PROBLEM REQUIREMENTS:
Starting at the line that holds "কথা হয় ? নারীর", transcribe every line to the end of the data exactly; include no other lines.

-- Opening Marker --

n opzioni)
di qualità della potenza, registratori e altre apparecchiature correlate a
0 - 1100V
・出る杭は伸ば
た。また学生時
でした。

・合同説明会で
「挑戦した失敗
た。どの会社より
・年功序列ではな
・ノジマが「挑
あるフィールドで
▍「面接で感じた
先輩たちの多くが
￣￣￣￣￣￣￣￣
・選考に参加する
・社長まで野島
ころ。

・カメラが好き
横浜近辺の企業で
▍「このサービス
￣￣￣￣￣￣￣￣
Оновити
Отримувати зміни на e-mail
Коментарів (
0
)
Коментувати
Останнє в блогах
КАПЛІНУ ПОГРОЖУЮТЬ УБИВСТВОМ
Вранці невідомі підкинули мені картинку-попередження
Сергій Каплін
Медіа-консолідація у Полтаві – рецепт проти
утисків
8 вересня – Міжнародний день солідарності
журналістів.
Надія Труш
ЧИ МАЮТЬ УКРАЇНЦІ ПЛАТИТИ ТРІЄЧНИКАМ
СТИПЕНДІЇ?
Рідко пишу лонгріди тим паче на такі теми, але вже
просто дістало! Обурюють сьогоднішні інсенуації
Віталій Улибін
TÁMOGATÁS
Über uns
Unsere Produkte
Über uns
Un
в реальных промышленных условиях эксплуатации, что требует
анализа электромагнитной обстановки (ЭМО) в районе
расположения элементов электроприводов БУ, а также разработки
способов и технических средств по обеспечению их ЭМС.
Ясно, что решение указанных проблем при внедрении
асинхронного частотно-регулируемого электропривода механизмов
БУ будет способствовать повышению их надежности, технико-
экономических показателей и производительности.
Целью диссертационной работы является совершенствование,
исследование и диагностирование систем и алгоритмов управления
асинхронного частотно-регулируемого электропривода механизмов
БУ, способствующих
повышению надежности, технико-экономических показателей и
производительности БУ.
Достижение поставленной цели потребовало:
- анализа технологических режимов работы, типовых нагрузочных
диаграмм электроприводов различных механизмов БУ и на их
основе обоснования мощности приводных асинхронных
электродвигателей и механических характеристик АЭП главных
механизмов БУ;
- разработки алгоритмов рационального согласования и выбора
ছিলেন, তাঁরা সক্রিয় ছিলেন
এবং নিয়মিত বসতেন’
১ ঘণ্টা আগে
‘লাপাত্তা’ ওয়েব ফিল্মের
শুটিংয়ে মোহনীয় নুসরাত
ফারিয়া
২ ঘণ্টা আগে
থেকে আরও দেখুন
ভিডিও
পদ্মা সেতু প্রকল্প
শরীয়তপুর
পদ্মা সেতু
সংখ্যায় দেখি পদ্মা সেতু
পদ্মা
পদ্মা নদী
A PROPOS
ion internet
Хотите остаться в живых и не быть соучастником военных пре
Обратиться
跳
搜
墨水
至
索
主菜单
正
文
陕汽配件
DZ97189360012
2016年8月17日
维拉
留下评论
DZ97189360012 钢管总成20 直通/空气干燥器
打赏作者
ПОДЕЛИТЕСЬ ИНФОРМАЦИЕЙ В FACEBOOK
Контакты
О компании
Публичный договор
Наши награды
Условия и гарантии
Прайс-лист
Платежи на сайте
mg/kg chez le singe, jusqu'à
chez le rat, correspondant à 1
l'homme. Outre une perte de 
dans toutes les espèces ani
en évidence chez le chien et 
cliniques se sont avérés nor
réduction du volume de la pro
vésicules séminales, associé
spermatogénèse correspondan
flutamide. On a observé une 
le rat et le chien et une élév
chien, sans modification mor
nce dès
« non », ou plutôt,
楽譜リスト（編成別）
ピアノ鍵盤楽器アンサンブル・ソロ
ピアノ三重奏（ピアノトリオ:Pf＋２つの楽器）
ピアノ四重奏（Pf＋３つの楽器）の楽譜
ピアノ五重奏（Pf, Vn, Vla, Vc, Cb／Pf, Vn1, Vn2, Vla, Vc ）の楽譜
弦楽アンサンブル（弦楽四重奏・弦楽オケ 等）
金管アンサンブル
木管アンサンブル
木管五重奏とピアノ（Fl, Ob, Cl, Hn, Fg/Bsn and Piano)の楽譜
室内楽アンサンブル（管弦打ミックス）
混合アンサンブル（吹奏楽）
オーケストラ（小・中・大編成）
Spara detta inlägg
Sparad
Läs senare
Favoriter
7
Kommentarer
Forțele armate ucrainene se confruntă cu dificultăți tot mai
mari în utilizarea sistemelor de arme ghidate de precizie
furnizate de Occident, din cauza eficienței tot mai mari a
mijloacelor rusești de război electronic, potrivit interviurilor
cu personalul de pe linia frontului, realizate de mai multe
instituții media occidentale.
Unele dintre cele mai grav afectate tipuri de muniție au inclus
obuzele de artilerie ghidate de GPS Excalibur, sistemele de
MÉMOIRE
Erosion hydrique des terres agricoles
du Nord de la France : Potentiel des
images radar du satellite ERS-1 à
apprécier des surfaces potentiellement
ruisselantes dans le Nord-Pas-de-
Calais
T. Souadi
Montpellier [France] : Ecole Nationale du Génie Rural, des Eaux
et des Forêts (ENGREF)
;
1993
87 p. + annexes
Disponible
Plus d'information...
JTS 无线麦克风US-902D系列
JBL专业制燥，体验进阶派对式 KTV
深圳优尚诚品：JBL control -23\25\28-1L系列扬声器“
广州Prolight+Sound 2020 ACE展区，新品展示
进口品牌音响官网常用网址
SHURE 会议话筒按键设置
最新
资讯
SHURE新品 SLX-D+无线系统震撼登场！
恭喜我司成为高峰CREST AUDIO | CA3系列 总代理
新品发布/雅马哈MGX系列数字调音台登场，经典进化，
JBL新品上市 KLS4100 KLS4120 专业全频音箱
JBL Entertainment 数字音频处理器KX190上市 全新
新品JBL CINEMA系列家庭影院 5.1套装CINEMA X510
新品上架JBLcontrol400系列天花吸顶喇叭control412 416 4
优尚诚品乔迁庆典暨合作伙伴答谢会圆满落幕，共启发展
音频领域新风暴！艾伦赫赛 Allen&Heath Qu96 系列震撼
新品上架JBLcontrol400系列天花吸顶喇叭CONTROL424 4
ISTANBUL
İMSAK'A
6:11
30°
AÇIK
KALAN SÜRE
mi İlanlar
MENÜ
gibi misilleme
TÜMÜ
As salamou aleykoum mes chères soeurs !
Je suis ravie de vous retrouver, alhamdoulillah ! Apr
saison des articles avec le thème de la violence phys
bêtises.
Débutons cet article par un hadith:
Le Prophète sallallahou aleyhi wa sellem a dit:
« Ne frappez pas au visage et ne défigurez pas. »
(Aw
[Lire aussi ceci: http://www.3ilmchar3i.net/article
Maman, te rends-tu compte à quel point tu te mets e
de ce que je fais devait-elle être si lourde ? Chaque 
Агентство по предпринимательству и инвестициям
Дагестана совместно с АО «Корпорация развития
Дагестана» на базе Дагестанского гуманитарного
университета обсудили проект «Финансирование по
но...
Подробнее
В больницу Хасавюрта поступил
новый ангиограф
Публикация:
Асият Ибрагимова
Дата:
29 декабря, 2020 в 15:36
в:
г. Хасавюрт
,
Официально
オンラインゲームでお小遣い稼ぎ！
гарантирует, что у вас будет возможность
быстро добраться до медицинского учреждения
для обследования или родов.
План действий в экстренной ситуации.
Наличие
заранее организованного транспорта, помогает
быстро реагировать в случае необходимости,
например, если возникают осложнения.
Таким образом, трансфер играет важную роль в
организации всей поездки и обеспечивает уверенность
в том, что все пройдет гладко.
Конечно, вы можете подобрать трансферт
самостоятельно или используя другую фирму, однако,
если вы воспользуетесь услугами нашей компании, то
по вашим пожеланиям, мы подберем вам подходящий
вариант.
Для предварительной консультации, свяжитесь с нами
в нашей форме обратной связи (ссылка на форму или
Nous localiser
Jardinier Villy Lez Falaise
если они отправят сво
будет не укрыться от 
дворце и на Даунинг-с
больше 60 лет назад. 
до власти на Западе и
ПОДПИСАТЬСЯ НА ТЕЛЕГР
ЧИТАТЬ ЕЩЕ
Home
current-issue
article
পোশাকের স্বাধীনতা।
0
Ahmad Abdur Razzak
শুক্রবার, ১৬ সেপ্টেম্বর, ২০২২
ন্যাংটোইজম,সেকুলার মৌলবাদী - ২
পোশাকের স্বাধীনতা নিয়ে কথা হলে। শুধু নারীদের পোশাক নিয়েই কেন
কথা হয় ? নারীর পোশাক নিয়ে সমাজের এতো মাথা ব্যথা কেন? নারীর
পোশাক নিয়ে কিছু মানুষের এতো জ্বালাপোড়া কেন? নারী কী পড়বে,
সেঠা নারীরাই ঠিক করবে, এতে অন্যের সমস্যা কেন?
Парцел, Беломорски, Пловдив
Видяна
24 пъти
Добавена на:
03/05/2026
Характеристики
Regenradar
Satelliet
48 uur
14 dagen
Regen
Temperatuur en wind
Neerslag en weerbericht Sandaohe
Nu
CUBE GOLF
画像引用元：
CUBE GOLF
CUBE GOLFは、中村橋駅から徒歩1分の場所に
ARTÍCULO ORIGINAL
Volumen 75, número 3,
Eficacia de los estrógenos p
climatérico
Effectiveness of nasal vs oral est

-- Closing Marker --

SOLUTION FOR THIS EXERCISE:
কথা হয় ? নারীর পোশাক নিয়ে সমাজের এতো মাথা ব্যথা কেন? নারীর
পোশাক নিয়ে কিছু মানুষের এতো জ্বালাপোড়া কেন? নারী কী পড়বে,
সেঠা নারীরাই ঠিক করবে, এতে অন্যের সমস্যা কেন?
Парцел, Беломорски, Пловдив
Видяна
24 пъти
Добавена на:
03/05/2026
Характеристики
Regenradar
Satelliet
48 uur
14 dagen
Regen
Temperatuur en wind
Neerslag en weerbericht Sandaohe
Nu
CUBE GOLF
画像引用元：
CUBE GOLF
CUBE GOLFは、中村橋駅から徒歩1分の場所に
ARTÍCULO ORIGINAL
Volumen 75, número 3,
Eficacia de los estrógenos p
climatérico
Effectiveness of nasal vs oral est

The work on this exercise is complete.